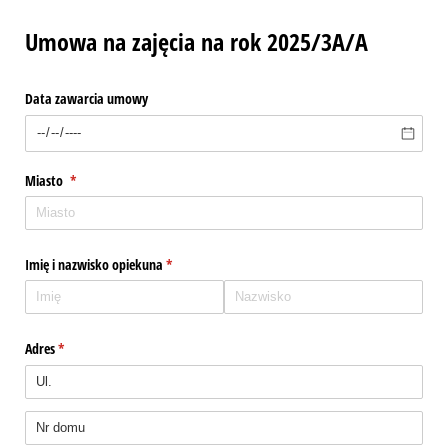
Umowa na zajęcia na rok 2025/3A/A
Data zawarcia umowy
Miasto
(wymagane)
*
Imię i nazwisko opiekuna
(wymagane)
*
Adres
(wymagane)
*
• • •
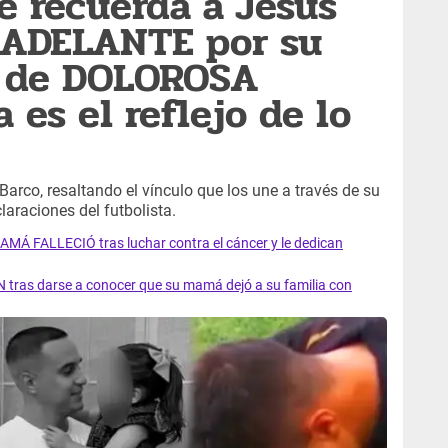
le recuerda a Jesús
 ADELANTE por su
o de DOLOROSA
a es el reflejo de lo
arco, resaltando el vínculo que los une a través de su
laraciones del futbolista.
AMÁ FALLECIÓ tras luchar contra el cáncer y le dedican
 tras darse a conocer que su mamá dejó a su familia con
• • •
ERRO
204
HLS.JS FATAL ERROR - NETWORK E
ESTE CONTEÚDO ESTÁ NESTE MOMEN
• • •
TASK PROMPT: Once you find the line with "AMÁ FALLECIÓ tras" above, print it and every line after it up to and including the line with "tras darse a", exactly as written and nothing else.

SOLUTION:
AMÁ FALLECIÓ tras luchar contra el cáncer y le dedican
 tras darse a conocer que su mamá dejó a su familia con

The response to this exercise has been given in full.